I cannot tell the ending since I have gathered people seem to disapprove of this (something which still puzzles me), but I can say the reason for the breakup of the engagement remains obscure. Elizabeth says "I am sure I like him, but I know that I should not make him happy as his wife. He says it is my fault. I, at any rate, have never told him that I thought it his." Trollope here says this comment shows "the confidence between the mother and daughter was very close." Then: "Elizabeth Garrow was very good girl, but it might almost be question whether she was not too good." He also says that what went wrong with the engagement (over a summer) stemmed form Elizabeth telling herself "unconsciously that she must put a guard on herself, lest she should be betrayed into weakness by her own happiness. She had resolved that in loving her lord she would not worship him, and that in giving her heart she would only so give it as it should be given to a human creature like herself." ( I am not sure what exactly is meant here: is it physical or simply psychological total engagement?) Now that the engagement is broken off Trollope tells us in one of the best passages in the story (I think anyway) that Elizabeth was like "the Spartan boy who held the fox under his tunic. The fox was biting into him,--into the very entrails; but the young hero spake never a word. Now Bessy Garrow was inclined to think that it was a good thing to have a fox always biting, so that the torment caused no ruffling to her outward smiles. Now at this moment the fox within her bosom was biting her sore enough, but she bore it without flinching."

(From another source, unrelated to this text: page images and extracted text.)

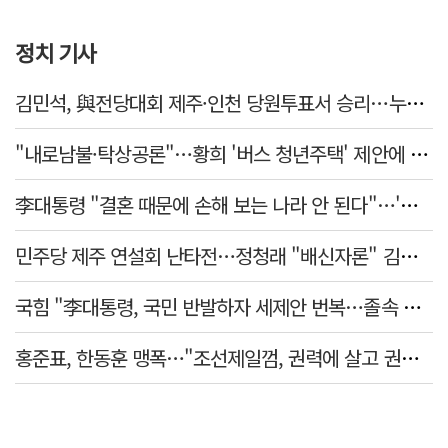
정치 기사
김민석, 與전당대회 제주·인천 당원투표서 승리…누적 득표는 '초박빙'
"내로남불·탁상공론"…황희 '버스 청년주택' 제안에 與 내부서도 쓴소리
李대통령 "결혼 때문에 손해 보는 나라 안 된다"…'결혼 페널티' 22개 손본다
민주당 제주 연설회 난타전…정청래 "배신자론" 김민석 "관리 무능"
국힘 "李대통령, 국민 반발하자 세제안 번복…졸속 국정 즉각 중단"
홍준표, 한동훈 맹폭…"조선제일껌, 권력에 살고 권력에 죽었다"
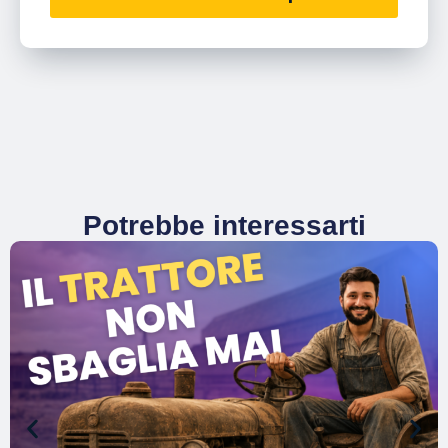
Potrebbe interessarti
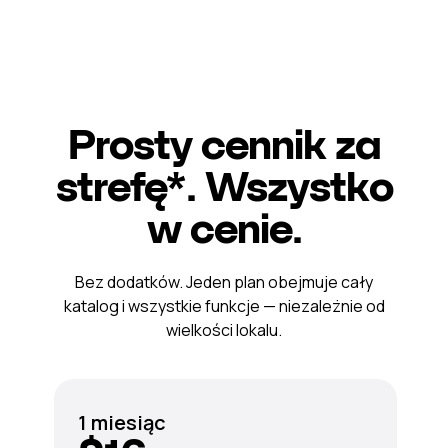
Prosty cennik za
strefę*. Wszystko
w cenie.
Bez dodatków. Jeden plan obejmuje cały
katalog i wszystkie funkcje — niezależnie od
wielkości lokalu.
1 miesiąc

Is the half-kind joke here (because of the ending which I refrain from giving away further) one which depends on our understanding that Elizabeth has refused to become "physically intimate" with her young bethrothed? Is it that she must learn the "mistletoe" is not some trial or "ordeal" (later Trollope, again, says "girls are getting to talk and think as though they were to send their hearts through some fiery furnace of trial before they may give them up ..."), but something easy, pleasant, natural?

At one point in the story Bessy is told she is getting "so bad ... that the slightest commonplace joke upsets you ..." If I am reading the story aright, this moral lesson in a joke in a story is not irrelevant to our time. Two months ago the day arrived when my husband and I had now been married 25 years. That evening when the children asked what were we going to do in honor of the great occasion he said, "well, I think I'll take your mother out, get her very drunk and then take advantage of her." There was a moment's silence; my 10 year old daughter looked horrified and began to recite some solemn stuff about drink learned doubtless in that period it seems all too often when material which goes under the rubric of family life is impressed on children; the 16 year old too began to talk seriously about disgusting males and oppression of females &c. It was an affectionate joke. It seems the mistletoe is much frowned upon in our world again.